**REQUIRED ACTION:**
Give the listing again word for word, excluding the pictures it contains.

*** Opening of MATERIAL PROVIDED ***

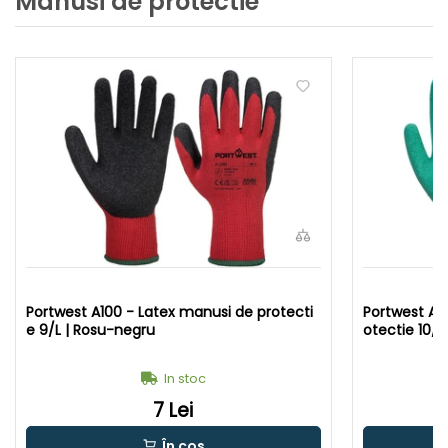
Manusi de protectie
Portwest A100 - Latex manusi de protecti
Portwest A15
e 9/L | Rosu-negru
otectie 10/
In stoc
7 Lei
În coș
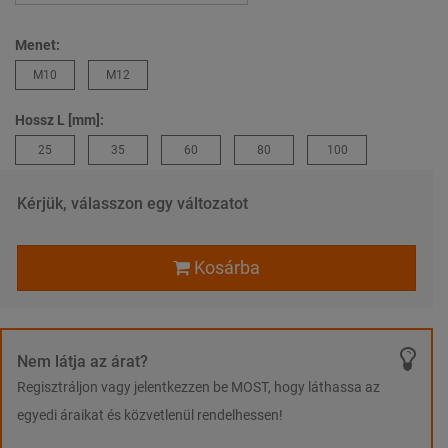
Menet:
M10
M12
Hossz L [mm]:
25
35
60
80
100
Kérjük, válasszon egy változatot
Kosárba
Nem látja az árat?
Regisztráljon vagy jelentkezzen be MOST, hogy láthassa az
egyedi áraikat és közvetlenül rendelhessen!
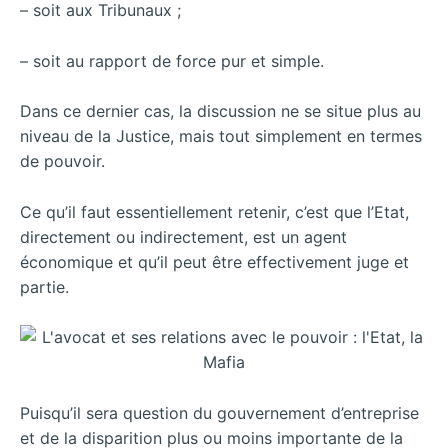
– soit aux Tribunaux ;
– soit au rapport de force pur et simple.
Dans ce dernier cas, la discussion ne se situe plus au
niveau de la Justice, mais tout simplement en termes
de pouvoir.
Ce qu’il faut essentiellement retenir, c’est que l’Etat,
directement ou indirectement, est un agent
économique et qu’il peut être effectivement juge et
partie.
Puisqu’il sera question du gouvernement d’entreprise
et de la disparition plus ou moins importante de la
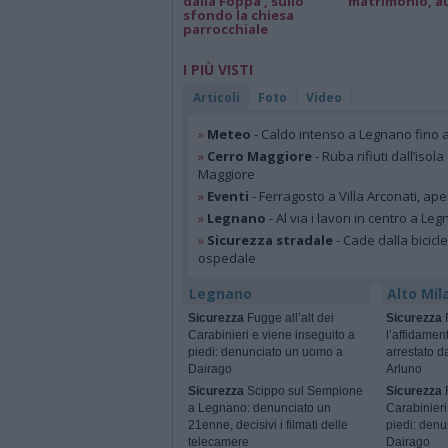
dalla Foppa , sullo
matrimonio, a
sfondo la chiesa
parrocchiale
I PIÙ VISTI
Articoli
Foto
Video
»
Meteo
- Caldo intenso a Legnano fino a
»
Cerro Maggiore
- Ruba rifiuti dall’iso
Maggiore
»
Eventi
- Ferragosto a Villa Arconati, ape
»
Legnano
- Al via i lavori in centro a Le
»
Sicurezza stradale
- Cade dalla bicic
ospedale
Legnano
Alto Mil
Sicurezza
Fugge all’alt dei
Sicurezza
Carabinieri e viene inseguito a
l’affidamen
piedi: denunciato un uomo a
arrestato da
Dairago
Arluno
Sicurezza
Scippo sul Sempione
Sicurezza
F
a Legnano: denunciato un
Carabinieri
21enne, decisivi i filmati delle
piedi: den
telecamere
Dairago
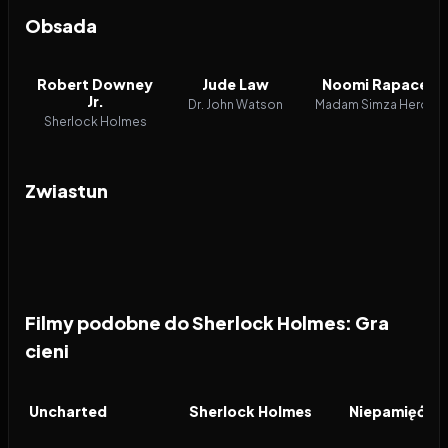
Obsada
Robert Downey
Jude Law
Noomi Rapace
Jr.
Dr. John Watson
Madam Simza Heron
Sherlock Holmes
Zwiastun
Filmy podobne do Sherlock Holmes: Gra
cieni
2022
6.9
2009
7.2
2013
FILM
FILM
FILM
Uncharted
Sherlock Holmes
Niepamięć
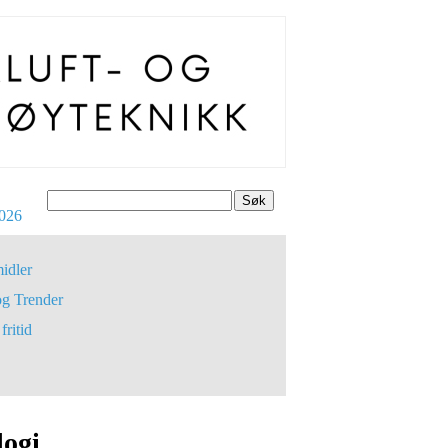
Søk
026
idler
og Trender
fritid
logi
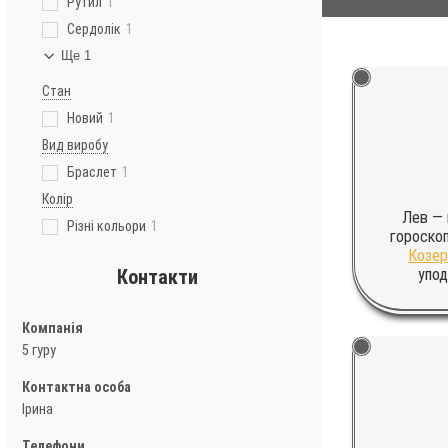
Рутил
1
Сердолік
1
Ще 1
Стан
Новий
1
Вид виробу
Браслет
1
Колір
Лев — 
Різні кольори
1
гороскоп
Козер
Контакти
упод
5 гуру
Ірина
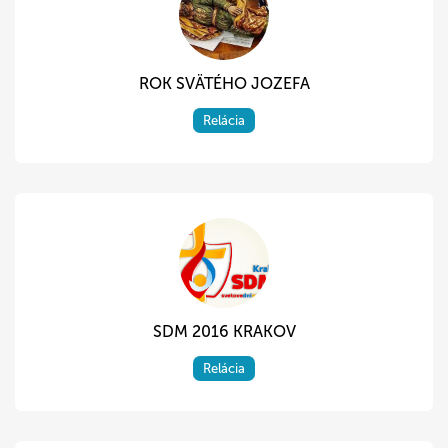
ROK SVÄTÉHO JOZEFA
Relácia
SDM 2016 KRAKOV
Relácia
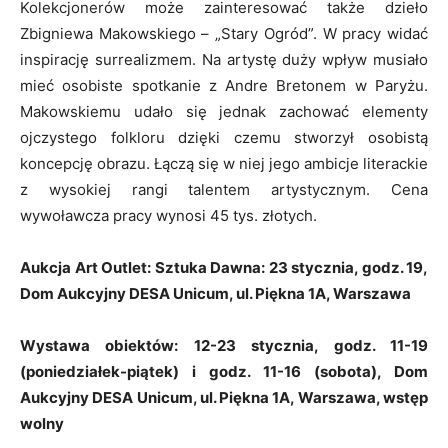
Kolekcjonerów może zainteresować także dzieło
Zbigniewa Makowskiego – „Stary Ogród”. W pracy widać
inspirację surrealizmem. Na artystę duży wpływ musiało
mieć osobiste spotkanie z Andre Bretonem w Paryżu.
Makowskiemu udało się jednak zachować elementy
ojczystego folkloru dzięki czemu stworzył osobistą
koncepcję obrazu. Łączą się w niej jego ambicje literackie
z wysokiej rangi talentem artystycznym. Cena
wywoławcza pracy wynosi 45 tys. złotych.
Aukcja Art Outlet: Sztuka Dawna: 23 stycznia, godz. 19,
Dom Aukcyjny DESA Unicum, ul. Piękna 1A, Warszawa
Wystawa obiektów: 12-23 stycznia, godz. 11-19
(poniedziałek-piątek) i godz. 11-16 (sobota), Dom
Aukcyjny DESA Unicum, ul. Piękna 1A, Warszawa, wstęp
wolny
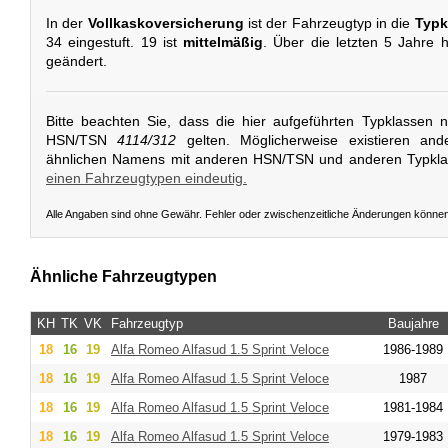
In der
Vollkaskoversicherung
ist der Fahrzeugtyp in die
Typk
34 eingestuft. 19 ist
mittelmäßig
. Über die letzten 5 Jahre 
geändert.
Bitte beachten Sie, dass die hier aufgeführten Typklassen 
HSN/TSN
4114/312
gelten. Möglicherweise existieren and
ähnlichen Namens mit anderen HSN/TSN und anderen Typkl
einen Fahrzeugtypen eindeutig.
Alle Angaben sind ohne Gewähr. Fehler oder zwischenzeitliche Änderungen könne
Ähnliche Fahrzeugtypen
KH
TK
VK
Fahrzeugtyp
Baujahre
18
16
19
Alfa Romeo
Alfasud 1.5 Sprint Veloce
1986-1989
18
16
19
Alfa Romeo
Alfasud 1.5 Sprint Veloce
1987
18
16
19
Alfa Romeo
Alfasud 1.5 Sprint Veloce
1981-1984
18
16
19
Alfa Romeo
Alfasud 1.5 Sprint Veloce
1979-1983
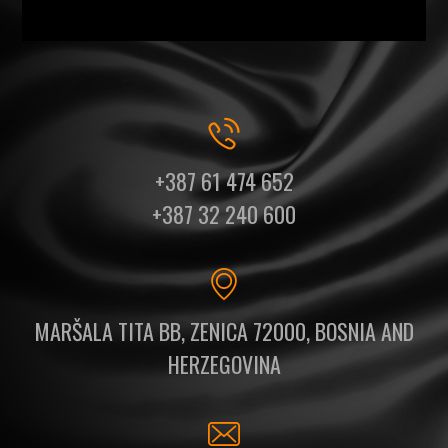
+387 61 474 652
+387 32 240 600
MARŠALA TITA BB, ZENICA 72000, BOSNIA AND
HERZEGOVINA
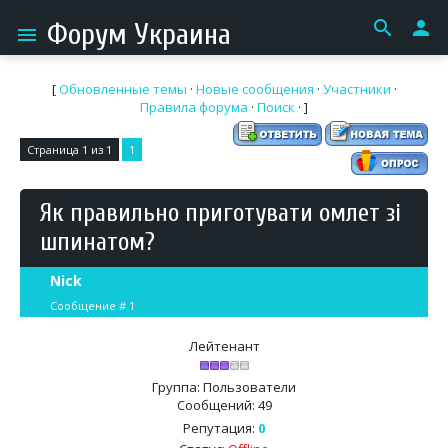
search
person
Форум Украина
menu
[
Обновленные темы
·
Новые сообщения
·
Участники
·
Правила форума
·
Поиск
· ]
Страница
1
из
1
1
Як правильно приготувати омлет зі
шпинатом?
Nick
Сообщение #
1
Лейтенант
Группа: Пользователи
Сообщений:
49
Репутация:
0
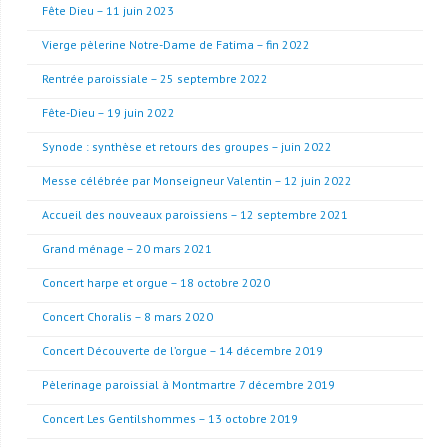
Fête Dieu – 11 juin 2023
Vierge pèlerine Notre-Dame de Fatima – fin 2022
Rentrée paroissiale – 25 septembre 2022
Fête-Dieu – 19 juin 2022
Synode : synthèse et retours des groupes – juin 2022
Messe célébrée par Monseigneur Valentin – 12 juin 2022
Accueil des nouveaux paroissiens – 12 septembre 2021
Grand ménage – 20 mars 2021
Concert harpe et orgue – 18 octobre 2020
Concert Choralis – 8 mars 2020
Concert Découverte de l’orgue – 14 décembre 2019
Pèlerinage paroissial à Montmartre 7 décembre 2019
Concert Les Gentilshommes – 13 octobre 2019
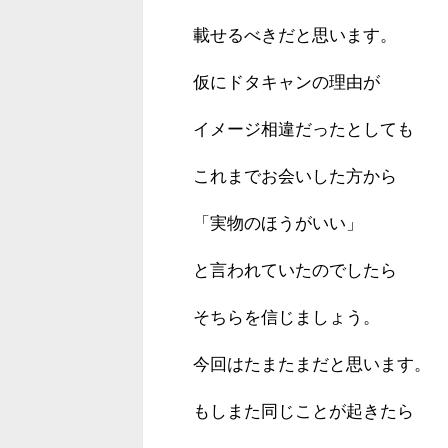
載せるべきだと思います。
仮にドタキャンの理由が
イメージ相違だったとしても
これまでお会いした方から
「実物のほうがいい」
と言われていたのでしたら
そちらを信じましょう。
今回はたまたまだと思います。
もしまた同じことが起きたら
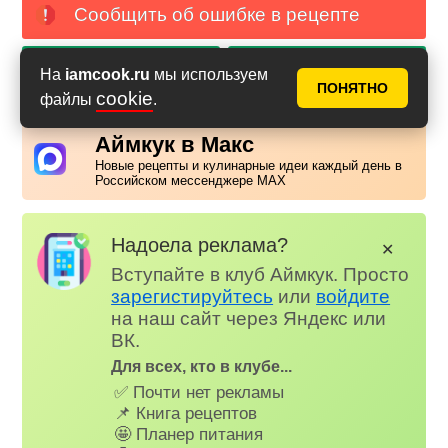
Сообщить об ошибке в рецепте
PDF с фото
PDF без фото
На
iamcook.ru
мы используем
ПОНЯТНО
cookie
файлы
.
Аймкук в Макс
Новые рецепты и кулинарные идеи каждый день в
Российском мессенджере MAX
Надоела реклама?
✕
Вступайте в клуб Аймкук. Просто
зарегистируйтесь
или
войдите
на наш сайт через Яндекс или
ВК.
Для всех, кто в клубе...
✅ Почти нет рекламы
📌 Книга рецептов
🤩 Планер питания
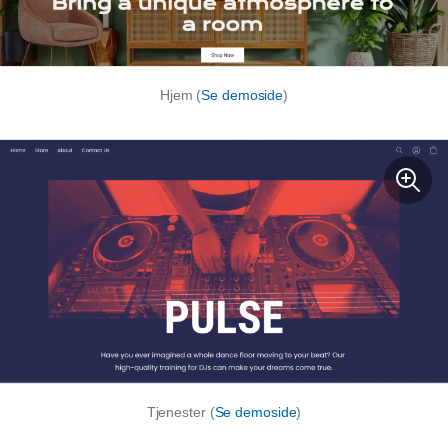
Hjem (
Se demoside
)
Tjenester (
Se demoside
)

*** Close of MATERIAL PROVIDED ***

**OUTPUT OF THE EXERCISE:**
Manusi de protectie
Portwest A100 - Latex manusi de protecti
Portwest A15
e 9/L | Rosu-negru
otectie 10/
In stoc
7 Lei
În coș
Menet:
M10
M12
Hossz L [mm]:
25
35
60
80
100
Kérjük, válasszon egy változatot
Kosárba
Nem látja az árat?
Regisztráljon vagy jelentkezzen be MOST, hogy láthassa az
egyedi áraikat és közvetlenül rendelhessen!
– soit aux Tribunaux ;
– soit au rapport de force pur et simple.
Dans ce dernier cas, la discussion ne se situe plus au
niveau de la Justice, mais tout simplement en termes
de pouvoir.
Ce qu’il faut essentiellement retenir, c’est que l’Etat,
directement ou indirectement, est un agent
économique et qu’il peut être effectivement juge et
partie.
Puisqu’il sera question du gouvernement d’entreprise
et de la disparition plus ou moins importante de la
dalla Foppa , sullo
matrimonio, a
sfondo la chiesa
parrocchiale
I PIÙ VISTI
Articoli
Foto
Video
»
Meteo
- Caldo intenso a Legnano fino a
»
Cerro Maggiore
- Ruba rifiuti dall’iso
Maggiore
»
Eventi
- Ferragosto a Villa Arconati, ape
»
Legnano
- Al via i lavori in centro a Le
»
Sicurezza stradale
- Cade dalla bicic
ospedale
Legnano
Alto Mil
Sicurezza
Fugge all’alt dei
Sicurezza
Carabinieri e viene inseguito a
l’affidamen
piedi: denunciato un uomo a
arrestato da
Dairago
Arluno
Sicurezza
Scippo sul Sempione
Sicurezza
F
a Legnano: denunciato un
Carabinieri
21enne, decisivi i filmati delle
piedi: den
telecamere
Dairago
Obsada
Robert Downey
Jude Law
Noomi Rapace
Jr.
Dr. John Watson
Madam Simza Heron
Sherlock Holmes
Zwiastun
Filmy podobne do Sherlock Holmes: Gra
cieni
2022
6.9
2009
7.2
2013
FILM
FILM
FILM
Uncharted
Sherlock Holmes
Niepamięć
Søk
026
idler
og Trender
fritid
logi
Рутил
1
Сердолік
1
Ще 1
Стан
Новий
1
Вид виробу
Браслет
1
Колір
Лев — 
Різні кольори
1
гороскоп
Козер
Контакти
упод
5 гуру
Ірина
ROK SVÄTÉHO JOZEFA
Relácia
SDM 2016 KRAKOV
Relácia
Kolekcjonerów może zainteresować także dzieło
Zbigniewa Makowskiego – „Stary Ogród”. W pracy widać
inspirację surrealizmem. Na artystę duży wpływ musiało
mieć osobiste spotkanie z Andre Bretonem w Paryżu.
Makowskiemu udało się jednak zachować elementy
ojczystego folkloru dzięki czemu stworzył osobistą
koncepcję obrazu. Łączą się w niej jego ambicje literackie
z wysokiej rangi talentem artystycznym. Cena
wywoławcza pracy wynosi 45 tys. złotych.
Aukcja Art Outlet: Sztuka Dawna: 23 stycznia, godz. 19,
Dom Aukcyjny DESA Unicum, ul. Piękna 1A, Warszawa
Wystawa obiektów: 12-23 stycznia, godz. 11-19
(poniedziałek-piątek) i godz. 11-16 (sobota), Dom
Aukcyjny DESA Unicum, ul. Piękna 1A, Warszawa, wstęp
wolny
In der
Vollkaskoversicherung
ist der Fahrzeugtyp in die
Typk
34 eingestuft. 19 ist
mittelmäßig
. Über die letzten 5 Jahre 
geändert.
Bitte beachten Sie, dass die hier aufgeführten Typklassen 
HSN/TSN
4114/312
gelten. Möglicherweise existieren and
ähnlichen Namens mit anderen HSN/TSN und anderen Typkl
einen Fahrzeugtypen eindeutig.
Alle Angaben sind ohne Gewähr. Fehler oder zwischenzeitliche Änderungen könne
Ähnliche Fahrzeugtypen
KH
TK
VK
Fahrzeugtyp
Baujahre
18
16
19
Alfa Romeo
Alfasud 1.5 Sprint Veloce
1986-1989
18
16
19
Alfa Romeo
Alfasud 1.5 Sprint Veloce
1987
18
16
19
Alfa Romeo
Alfasud 1.5 Sprint Veloce
1981-1984
18
16
19
Alfa Romeo
Alfasud 1.5 Sprint Veloce
1979-1983
+387 61 474 652
+387 32 240 600
MARŠALA TITA BB, ZENICA 72000, BOSNIA AND
HERZEGOVINA
search
person
Форум Украина
menu
[
Обновленные темы
·
Новые сообщения
·
Участники
·
Правила форума
·
Поиск
· ]
Страница
1
из
1
1
Як правильно приготувати омлет зі
шпинатом?
Nick
Сообщение #
1
Лейтенант
Группа: Пользователи
Сообщений:
49
Репутация:
0
Fête Dieu – 11 juin 2023
Vierge pèlerine Notre-Dame de Fatima – fin 2022
Rentrée paroissiale – 25 septembre 2022
Fête-Dieu – 19 juin 2022
Synode : synthèse et retours des groupes – juin 2022
Messe célébrée par Monseigneur Valentin – 12 juin 2022
Accueil des nouveaux paroissiens – 12 septembre 2021
Grand ménage – 20 mars 2021
Concert harpe et orgue – 18 octobre 2020
Concert Choralis – 8 mars 2020
Concert Découverte de l’orgue – 14 décembre 2019
Pèlerinage paroissial à Montmartre 7 décembre 2019
Concert Les Gentilshommes – 13 octobre 2019
載せるべきだと思います。
仮にドタキャンの理由が
イメージ相違だったとしても
これまでお会いした方から
「実物のほうがいい」
と言われていたのでしたら
そちらを信じましょう。
今回はたまたまだと思います。
もしまた同じことが起きたら
Сообщить об ошибке в рецепте
PDF с фото
PDF без фото
На
iamcook.ru
мы используем
ПОНЯТНО
cookie
файлы
.
Аймкук в Макс
Новые рецепты и кулинарные идеи каждый день в
Российском мессенджере MAX
Надоела реклама?
✕
Вступайте в клуб Аймкук. Просто
зарегистируйтесь
или
войдите
на наш сайт через Яндекс или
ВК.
Для всех, кто в клубе...
✅ Почти нет рекламы
📌 Книга рецептов
🤩 Планер питания
Hjem (
Se demoside
)
Tjenester (
Se demoside
)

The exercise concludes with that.